Egypt President Abdel Fattah al-Sisi has expressed displeasure about recent online postings urging him to step down due to the country's struggling economy.

Sisi said on Sunday he was "upset" over the posts, which he said were inappropriate.

The hashtag, which translates to #Sisi_Leave surfaced this summer following the steep price hikes of fuel, water and electricity after the government introduced strict austerity measures designed to overhaul the economy, but have hit poorest Egyptians hardest.

"They have pushed us into being a nation of poverty, a nation of neediness, but when I begin working toward getting us out of this, I find the hashtag #Sisi_leave," he said. "Should I have been upset or not? I was upset. I was upset."

Translation: #Sisi_Leave I am exhausted

Sisi is clearly easily affected by criticism. He has led the biggest and most infamous crackdown on dissent in Egypt's recent history, jailing thousands of people across all political and religious spectrums for defying his rule or expressing critical viewpoints.

Unable to cope

His economic reforms have won Sisi lavish praise from some of Cairo's Western backers and bankers.

They see him as a leader who was prepared to adopt painful measures - like lifting state subsidies on basic items - regardless of the political cost, policies his predecessors  did not enact fearing popular unrest or harming the poorest citizens.

Sisi's policies have failed to see any economic benefits and hit the majority of Egyptians who have to deal with steep hikes in the price of everything from utilities and fuel to food and transportation.

Sisi has repeatedly told Egyptians not to listen to anyone but him. In his latest remarks, he said unnamed parties were tirelessly working to undermine and destabilise the country, something he has consistently claimed since taking the presidency following a military coup in 2013.

Egypt, he warned Sunday, would not survive another "revolutionary" phase like that of 2011.

"Everything is linked to stability and security. I want us to develop an acute fear of instability," he said.

'Only Allah can judge me'

Sisi also warned that economic reforms were open-ended and that he intended to continue down the same route.

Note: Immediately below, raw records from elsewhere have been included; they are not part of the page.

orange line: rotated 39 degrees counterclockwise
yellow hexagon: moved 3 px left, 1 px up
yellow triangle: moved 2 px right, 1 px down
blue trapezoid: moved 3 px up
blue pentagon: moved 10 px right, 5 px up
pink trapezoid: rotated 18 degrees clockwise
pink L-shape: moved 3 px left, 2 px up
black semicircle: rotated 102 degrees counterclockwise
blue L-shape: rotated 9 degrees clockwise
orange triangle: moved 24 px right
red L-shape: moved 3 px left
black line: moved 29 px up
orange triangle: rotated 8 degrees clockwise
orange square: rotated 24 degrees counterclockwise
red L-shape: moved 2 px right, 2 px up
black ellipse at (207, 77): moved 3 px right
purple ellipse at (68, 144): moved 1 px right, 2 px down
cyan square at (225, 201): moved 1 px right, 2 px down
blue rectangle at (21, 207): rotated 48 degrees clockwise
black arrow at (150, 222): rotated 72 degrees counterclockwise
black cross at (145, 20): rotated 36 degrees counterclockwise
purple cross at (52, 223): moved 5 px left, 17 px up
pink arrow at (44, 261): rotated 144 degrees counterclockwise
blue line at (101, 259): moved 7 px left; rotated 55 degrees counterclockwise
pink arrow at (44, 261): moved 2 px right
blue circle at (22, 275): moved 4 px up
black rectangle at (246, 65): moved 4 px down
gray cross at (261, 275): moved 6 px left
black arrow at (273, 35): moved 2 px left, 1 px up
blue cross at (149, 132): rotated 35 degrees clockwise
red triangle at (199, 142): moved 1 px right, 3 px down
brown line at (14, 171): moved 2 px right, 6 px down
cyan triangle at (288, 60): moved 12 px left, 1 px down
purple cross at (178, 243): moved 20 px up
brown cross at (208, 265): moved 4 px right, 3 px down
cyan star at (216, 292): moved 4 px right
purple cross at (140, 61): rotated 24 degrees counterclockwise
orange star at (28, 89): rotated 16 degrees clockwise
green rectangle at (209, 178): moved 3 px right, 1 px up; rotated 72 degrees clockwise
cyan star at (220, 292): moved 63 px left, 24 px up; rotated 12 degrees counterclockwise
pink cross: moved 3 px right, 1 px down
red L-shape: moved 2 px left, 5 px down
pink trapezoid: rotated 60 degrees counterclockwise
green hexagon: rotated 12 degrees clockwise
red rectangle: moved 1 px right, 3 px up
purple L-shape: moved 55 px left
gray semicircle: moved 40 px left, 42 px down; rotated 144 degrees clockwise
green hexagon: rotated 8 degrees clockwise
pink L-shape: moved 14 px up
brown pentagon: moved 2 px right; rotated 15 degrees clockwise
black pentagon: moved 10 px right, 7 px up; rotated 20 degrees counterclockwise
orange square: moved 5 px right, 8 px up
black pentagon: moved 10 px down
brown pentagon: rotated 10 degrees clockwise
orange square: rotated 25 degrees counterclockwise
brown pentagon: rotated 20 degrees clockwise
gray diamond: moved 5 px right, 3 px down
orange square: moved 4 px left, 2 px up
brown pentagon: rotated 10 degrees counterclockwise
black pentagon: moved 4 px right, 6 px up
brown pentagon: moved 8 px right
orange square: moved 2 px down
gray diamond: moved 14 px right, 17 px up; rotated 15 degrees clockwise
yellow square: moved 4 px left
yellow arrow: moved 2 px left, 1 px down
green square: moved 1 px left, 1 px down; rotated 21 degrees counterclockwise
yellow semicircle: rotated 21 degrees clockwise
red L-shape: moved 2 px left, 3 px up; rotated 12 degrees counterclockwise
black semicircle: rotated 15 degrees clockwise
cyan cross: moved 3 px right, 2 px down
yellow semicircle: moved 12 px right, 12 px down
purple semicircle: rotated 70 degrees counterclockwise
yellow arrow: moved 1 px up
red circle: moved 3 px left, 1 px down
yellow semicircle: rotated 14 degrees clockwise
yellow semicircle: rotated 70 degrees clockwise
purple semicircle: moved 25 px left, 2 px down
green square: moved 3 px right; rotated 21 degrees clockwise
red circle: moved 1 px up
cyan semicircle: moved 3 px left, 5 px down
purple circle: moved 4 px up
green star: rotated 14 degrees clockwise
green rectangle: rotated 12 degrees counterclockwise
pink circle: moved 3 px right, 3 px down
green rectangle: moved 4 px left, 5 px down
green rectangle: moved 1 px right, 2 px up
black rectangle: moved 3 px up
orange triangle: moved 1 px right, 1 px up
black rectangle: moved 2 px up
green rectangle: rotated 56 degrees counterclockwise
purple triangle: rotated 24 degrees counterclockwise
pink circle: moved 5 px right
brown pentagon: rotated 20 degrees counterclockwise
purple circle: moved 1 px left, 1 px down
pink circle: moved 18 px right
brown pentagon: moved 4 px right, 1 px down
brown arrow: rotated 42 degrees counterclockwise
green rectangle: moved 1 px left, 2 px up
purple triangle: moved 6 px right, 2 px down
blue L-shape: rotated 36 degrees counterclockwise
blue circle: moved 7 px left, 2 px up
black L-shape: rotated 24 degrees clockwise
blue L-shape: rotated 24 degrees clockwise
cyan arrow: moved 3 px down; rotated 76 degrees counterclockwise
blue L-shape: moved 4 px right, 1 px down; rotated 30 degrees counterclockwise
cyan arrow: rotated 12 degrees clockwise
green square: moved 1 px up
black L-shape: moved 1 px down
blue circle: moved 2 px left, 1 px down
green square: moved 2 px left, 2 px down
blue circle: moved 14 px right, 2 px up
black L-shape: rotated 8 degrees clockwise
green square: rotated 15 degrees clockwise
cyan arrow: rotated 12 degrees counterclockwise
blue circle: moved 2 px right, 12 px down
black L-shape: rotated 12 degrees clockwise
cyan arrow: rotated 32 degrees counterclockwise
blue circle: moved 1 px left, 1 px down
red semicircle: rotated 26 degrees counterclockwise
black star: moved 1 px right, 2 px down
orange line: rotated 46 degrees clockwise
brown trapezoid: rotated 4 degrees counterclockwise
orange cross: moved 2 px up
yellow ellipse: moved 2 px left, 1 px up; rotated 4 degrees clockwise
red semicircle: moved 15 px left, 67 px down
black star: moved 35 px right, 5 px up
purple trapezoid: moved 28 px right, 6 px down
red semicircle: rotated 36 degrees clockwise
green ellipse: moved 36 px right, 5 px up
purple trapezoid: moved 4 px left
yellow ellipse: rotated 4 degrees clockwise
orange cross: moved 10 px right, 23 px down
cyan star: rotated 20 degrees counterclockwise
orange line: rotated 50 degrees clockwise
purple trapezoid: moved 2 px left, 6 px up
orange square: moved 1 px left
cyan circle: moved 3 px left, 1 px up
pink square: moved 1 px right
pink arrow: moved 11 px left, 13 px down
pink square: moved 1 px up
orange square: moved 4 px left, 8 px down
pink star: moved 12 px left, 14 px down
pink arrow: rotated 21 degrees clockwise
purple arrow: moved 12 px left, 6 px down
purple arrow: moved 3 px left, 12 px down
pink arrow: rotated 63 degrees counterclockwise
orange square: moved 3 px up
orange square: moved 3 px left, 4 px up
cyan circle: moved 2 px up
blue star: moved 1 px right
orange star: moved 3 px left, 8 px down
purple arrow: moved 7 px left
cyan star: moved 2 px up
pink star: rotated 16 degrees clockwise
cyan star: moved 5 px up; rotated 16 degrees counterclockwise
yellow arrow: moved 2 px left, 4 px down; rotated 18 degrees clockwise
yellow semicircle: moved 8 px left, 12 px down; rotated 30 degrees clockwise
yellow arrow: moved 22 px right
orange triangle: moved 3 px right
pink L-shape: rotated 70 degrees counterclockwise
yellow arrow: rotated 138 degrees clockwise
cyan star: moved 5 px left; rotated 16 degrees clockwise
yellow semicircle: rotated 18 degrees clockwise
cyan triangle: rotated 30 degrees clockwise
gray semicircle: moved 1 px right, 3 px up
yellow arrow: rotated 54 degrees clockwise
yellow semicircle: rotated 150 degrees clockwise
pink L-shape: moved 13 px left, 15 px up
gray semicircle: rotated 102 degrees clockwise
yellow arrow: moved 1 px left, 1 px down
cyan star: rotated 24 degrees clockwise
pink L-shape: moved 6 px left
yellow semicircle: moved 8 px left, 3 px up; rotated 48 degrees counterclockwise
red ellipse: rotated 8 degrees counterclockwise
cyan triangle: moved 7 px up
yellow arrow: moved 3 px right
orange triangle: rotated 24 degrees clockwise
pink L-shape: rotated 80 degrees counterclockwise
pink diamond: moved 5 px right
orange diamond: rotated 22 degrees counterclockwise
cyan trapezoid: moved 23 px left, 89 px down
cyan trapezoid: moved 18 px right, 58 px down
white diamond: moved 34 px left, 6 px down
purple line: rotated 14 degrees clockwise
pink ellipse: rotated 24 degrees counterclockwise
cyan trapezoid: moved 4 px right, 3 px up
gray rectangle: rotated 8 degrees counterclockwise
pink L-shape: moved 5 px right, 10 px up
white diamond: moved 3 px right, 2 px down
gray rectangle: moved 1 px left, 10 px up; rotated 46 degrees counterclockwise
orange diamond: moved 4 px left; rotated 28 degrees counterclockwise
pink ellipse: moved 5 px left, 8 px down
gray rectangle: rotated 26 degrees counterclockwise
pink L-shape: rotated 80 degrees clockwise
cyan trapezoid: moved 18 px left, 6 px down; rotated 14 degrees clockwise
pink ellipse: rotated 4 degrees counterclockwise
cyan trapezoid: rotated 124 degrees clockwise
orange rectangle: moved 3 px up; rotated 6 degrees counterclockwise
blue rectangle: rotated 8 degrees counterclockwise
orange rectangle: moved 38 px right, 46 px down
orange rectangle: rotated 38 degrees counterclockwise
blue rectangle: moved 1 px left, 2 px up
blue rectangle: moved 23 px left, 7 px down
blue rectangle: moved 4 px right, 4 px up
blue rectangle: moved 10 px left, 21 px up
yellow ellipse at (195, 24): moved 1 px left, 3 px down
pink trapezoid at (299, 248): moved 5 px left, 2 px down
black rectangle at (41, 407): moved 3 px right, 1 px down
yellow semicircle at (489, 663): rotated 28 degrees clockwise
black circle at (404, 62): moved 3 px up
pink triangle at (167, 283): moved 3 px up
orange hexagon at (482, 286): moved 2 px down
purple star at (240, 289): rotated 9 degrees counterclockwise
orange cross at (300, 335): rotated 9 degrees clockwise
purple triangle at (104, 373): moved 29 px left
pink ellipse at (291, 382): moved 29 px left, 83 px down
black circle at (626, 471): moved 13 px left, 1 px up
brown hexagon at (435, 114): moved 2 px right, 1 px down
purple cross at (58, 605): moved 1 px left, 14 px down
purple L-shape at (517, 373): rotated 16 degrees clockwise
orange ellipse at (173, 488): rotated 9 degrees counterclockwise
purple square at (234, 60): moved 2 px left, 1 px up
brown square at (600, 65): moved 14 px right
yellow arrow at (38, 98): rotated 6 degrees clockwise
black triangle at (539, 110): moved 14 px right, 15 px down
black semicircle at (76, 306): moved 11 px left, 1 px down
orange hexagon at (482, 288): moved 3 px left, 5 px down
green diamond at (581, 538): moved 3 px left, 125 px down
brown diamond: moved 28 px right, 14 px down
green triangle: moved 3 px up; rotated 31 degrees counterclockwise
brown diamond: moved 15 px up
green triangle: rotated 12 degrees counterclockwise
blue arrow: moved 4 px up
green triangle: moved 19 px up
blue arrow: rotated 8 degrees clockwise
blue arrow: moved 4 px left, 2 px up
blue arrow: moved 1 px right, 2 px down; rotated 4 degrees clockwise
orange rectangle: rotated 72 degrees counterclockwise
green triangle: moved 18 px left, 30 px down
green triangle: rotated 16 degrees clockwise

"I will press on because I don't have another path," declared the general-turned-president who routinely calls on Egyptians to endure hardships for the sake of their country and declares that only God will judge his actions.

With a touch of populism, Sisi said on Sunday he was prepared to join Egyptian youths clean the streets of Egypt's cities. On Saturday, he said he was prepared to eat one meal a day for the rest of his life if that would help Egypt be strong and prosperous.

Seeking to assure Egyptians that his policies would soon bear fruit, he said Cairo will, by June 2020, have a surplus of natural gas, complete a network of roads crisscrossing the country, finish the first phase of construction of nearly a dozen new cities and overhaul the railway network.

Along with the economic challenges, Egypt also faces an insurgency by Islamist militants in northern Sinai. Sisi on Sunday added his security forces have made significant progress in the fight against insurgents but warned that future terror attacks could not be ruled out.